Tuesday, September 29, 2020

Prompt 20: Soul

A toy chest. That was Agatha's first impression of the box of baubles that the merchant and set on the table, and happily pushed her way. As she prodded and poked through its contents, that thought remained. It reminded her of a toy chest, though it lacked a few things to complete the memory. She recalled a few deflated rubber balls she had kicked around her family's yard. A few dolls. Shiny stones that she had recovered from Lakeland. This chest only contained the latter.

Contrary to those rocks she had collected as a child, these stones appeared to be hand crafted, rather than simply pulled from the earth. They could have been organized out by shape and marking, if the merchant had bothered to take the time. He hadn't though, and so they sat in a mixed mess. She presumed it was so that she would have a harder time producing two of the same kind, and noted how inconsistent their designs were in comparison.

There was a reason she had spent the day before researching soul crystals. It was a topic she hadn't truly breached until she had come across it in conversation at the arcanist's guild. Those teachings tended to branch off, she had been told, into two unique disciplines. Practitioners of either discipline would have been disgusted looking in the box.
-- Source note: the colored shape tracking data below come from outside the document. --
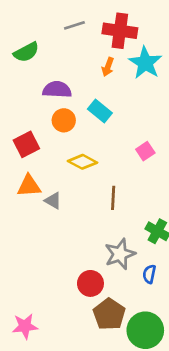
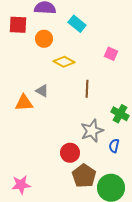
orange circle: (64, 120) -> (44, 39), moved
red square: (26, 144) -> (18, 25), moved, turned 30
pink square: (145, 151) -> (111, 54), turned -32
orange triangle: (29, 186) -> (24, 103), moved

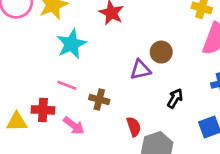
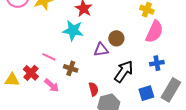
cyan star: (71, 44) -> (73, 30), moved, turned 30
black arrow: (175, 98) -> (124, 71), size x1.6
red cross: (43, 110) -> (31, 73), turned 35

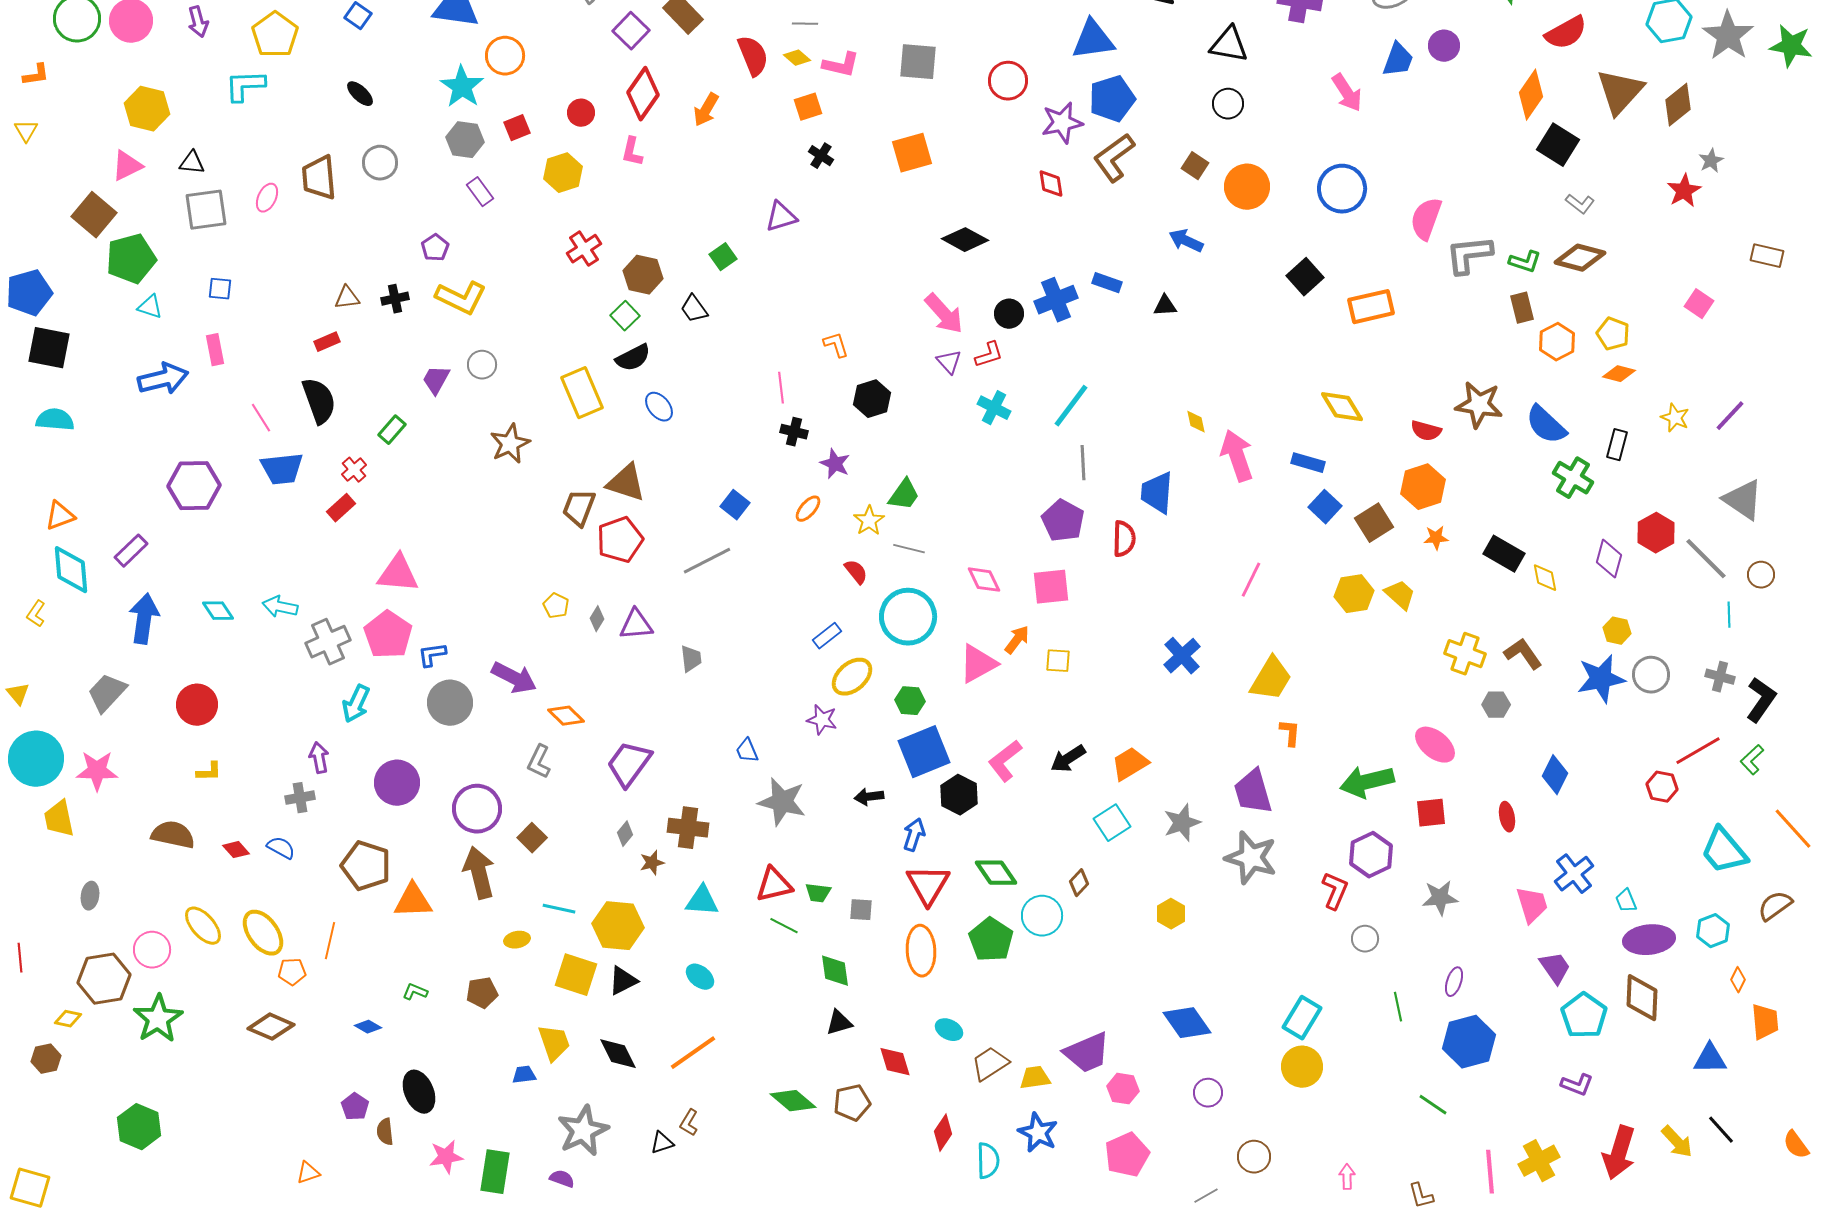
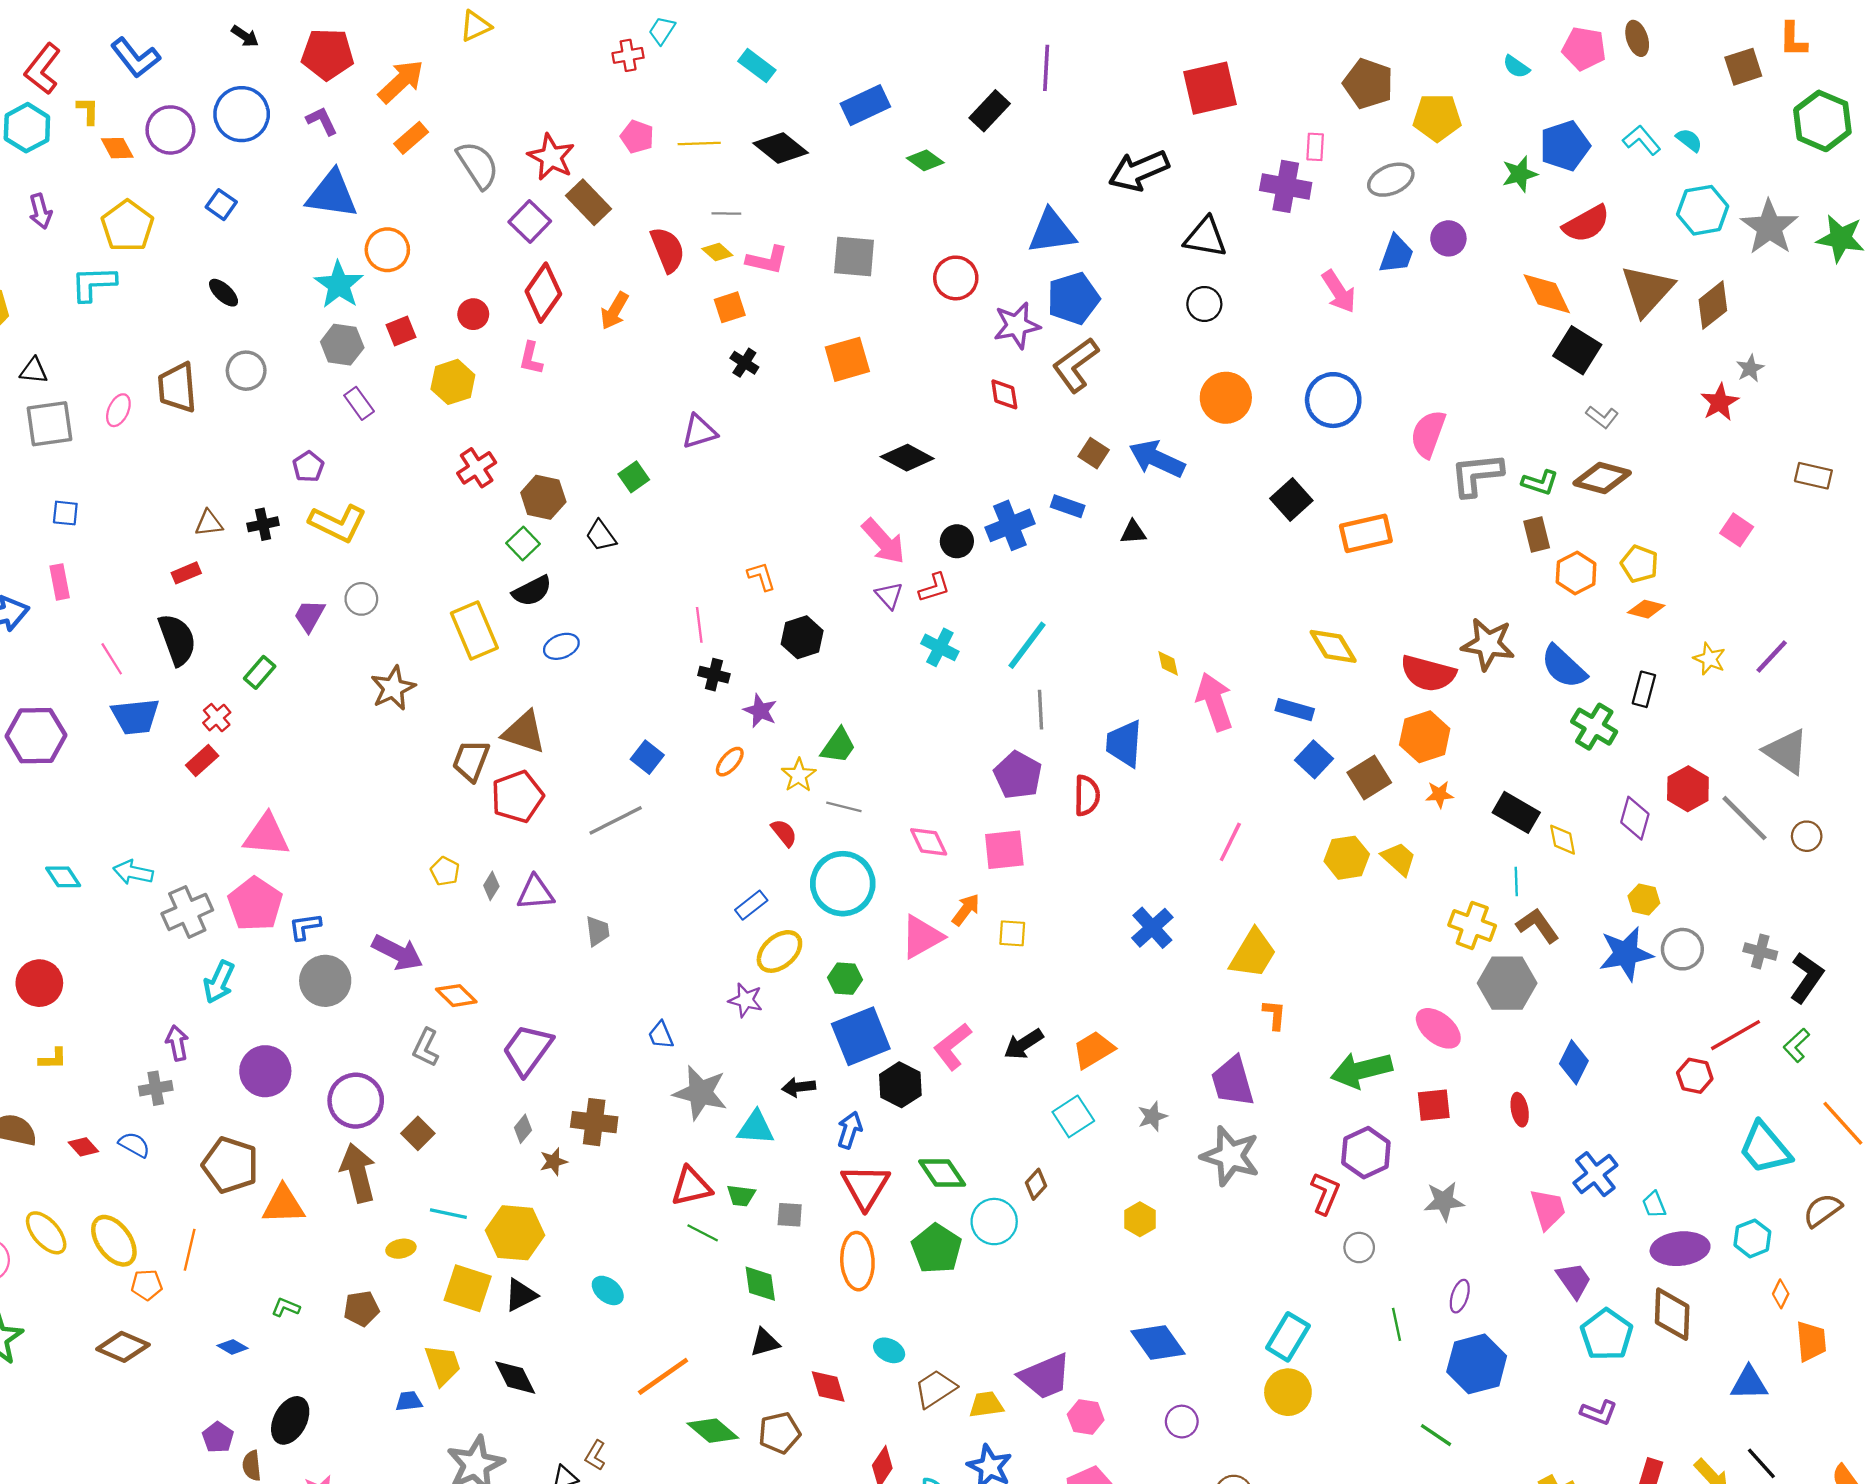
orange diamond: (1531, 95) -> (1547, 294), turned -60
brown square: (1195, 166) -> (1094, 453), moved
blue arrow: (1186, 241) -> (1157, 459), size x1.4
blue ellipse: (659, 407) -> (561, 646), turned -72
red semicircle: (1426, 431) -> (1428, 673), size x1.6
cyan line: (1729, 615) -> (1516, 881), moved
gray hexagon: (1496, 705) -> (1507, 983), size x1.8
gray star: (1182, 823) -> (1152, 1116), size x0.7
cyan triangle: (702, 901) -> (756, 1128), moved
orange line: (693, 1053) -> (663, 1376), moved
black ellipse: (419, 1092) -> (290, 1420), turned 51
Both the stones meant for a scholar or a summoner were crude in their craft. It didn't matter which she pulled out, they were all imperfect in their design, and branded with a poor rendition of each discipline's emblem. Worst of all, she felt no resonance with either of them. There was no soul in these crystals, either in the spirit of craft, or the spirit of an individual.

She paused her digging, looking up to consider the merchant. He had retained his confident manner, hands resting in his lap. The bead of sweat on his brow betrayed him. Every moment she looked further into the box worried him. She presumed that he had grown used to fools prodding his wears and buying whatever struck their fancy. By the time they could return demand a refund, he would have skipped town. She resumed shifting through the box's content. It hadn't escaped her mind that this would be a possibility. If it took a few tries to find a proper soul crystal, she would endure. No matter how long it to-

A chill ran down her spine as her hand ran one of the crystals near the bottom of the box. Her fingers curled tight around the stone, and the frost dug in even deeper. Her eyes darted about the room, trying to spot the person she was now certain was observing her. She stared at the merchant, and swore he was about to panic. The shadow behind him agreed.

Ripping her hand from the box, stone still clutched in a dead man's grip. She forced it out of her hand and onto the table, behind the box. The merchant tried to look around the box, to see what it was she had retrieved, before she glared at him. He shot back into his chair immediately. Agatha rubbed her hand. It felt as though if she were to look at her palm, the stone would have left a burning scar, but she knew that wasn't the case.

It sat innocently enough on the table. A jagged piece of an obsidian looking ore, emblemized with a dark red sword. She palmed it again, immediately shuffling it from the table to her pocket, hand burning the entire way.

"Price," she said, looking back to the merchant.

"Pardon?"

"The price for one," she repeated, watching him starting to stammer, "Give me the price for one, you damned fool."

He gulped, murmuring, "A thousand gil."

She stood, flinging her prepared payment on the table, and left the merchant. Her pocket burned. Even walking down the docks of Limsa Lominsa made her fingers curl from the pain. Every now and then she stopped with a shudder, and was forced to look over her shoulders to make sure she wasn't being followed. By the time she returned to her room at the inn, she felt forced to bury the crystal in a drawer, just to keep her distance.

Yet in her dreams, it seemed to call.